Retype, word for word, every line from the one holding "המבינים עד כמה" through the one holding "בייעוץ ארגוני ובהובלת תהליכי שינוי" in the entries below, both included, and only those lines.

### Dataset records
━━━━━━━━

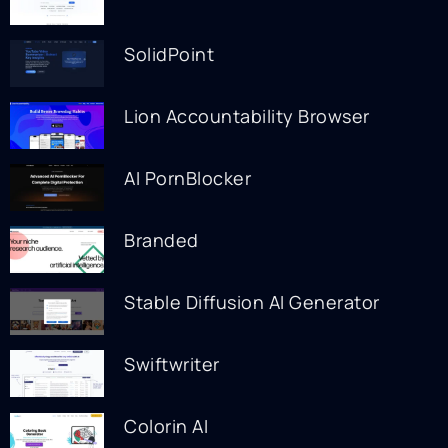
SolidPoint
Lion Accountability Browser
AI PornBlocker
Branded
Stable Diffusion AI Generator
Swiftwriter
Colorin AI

━━━━━━━━

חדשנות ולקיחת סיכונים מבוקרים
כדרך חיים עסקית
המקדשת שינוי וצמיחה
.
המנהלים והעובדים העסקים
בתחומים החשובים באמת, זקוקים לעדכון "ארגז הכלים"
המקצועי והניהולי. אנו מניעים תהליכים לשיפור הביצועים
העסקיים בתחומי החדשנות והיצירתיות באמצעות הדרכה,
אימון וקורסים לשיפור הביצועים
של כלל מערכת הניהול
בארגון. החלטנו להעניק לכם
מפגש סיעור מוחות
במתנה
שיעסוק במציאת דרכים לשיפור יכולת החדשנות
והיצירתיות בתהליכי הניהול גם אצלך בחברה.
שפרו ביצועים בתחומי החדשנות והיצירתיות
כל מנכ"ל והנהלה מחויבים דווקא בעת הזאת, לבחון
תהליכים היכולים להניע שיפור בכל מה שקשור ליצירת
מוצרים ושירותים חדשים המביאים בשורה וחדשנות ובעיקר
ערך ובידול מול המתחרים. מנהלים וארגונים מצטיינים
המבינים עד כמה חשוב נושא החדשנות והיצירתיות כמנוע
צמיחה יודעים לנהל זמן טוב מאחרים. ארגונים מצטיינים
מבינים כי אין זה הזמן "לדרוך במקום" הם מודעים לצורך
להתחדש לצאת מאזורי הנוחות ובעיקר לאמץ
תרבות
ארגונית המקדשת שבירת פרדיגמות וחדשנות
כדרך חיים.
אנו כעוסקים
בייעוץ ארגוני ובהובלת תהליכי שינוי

━━━━━━━━

### ANSWER TO THE PROBLEM
המבינים עד כמה חשוב נושא החדשנות והיצירתיות כמנוע
צמיחה יודעים לנהל זמן טוב מאחרים. ארגונים מצטיינים
מבינים כי אין זה הזמן "לדרוך במקום" הם מודעים לצורך
להתחדש לצאת מאזורי הנוחות ובעיקר לאמץ
תרבות
ארגונית המקדשת שבירת פרדיגמות וחדשנות
כדרך חיים.
אנו כעוסקים
בייעוץ ארגוני ובהובלת תהליכי שינוי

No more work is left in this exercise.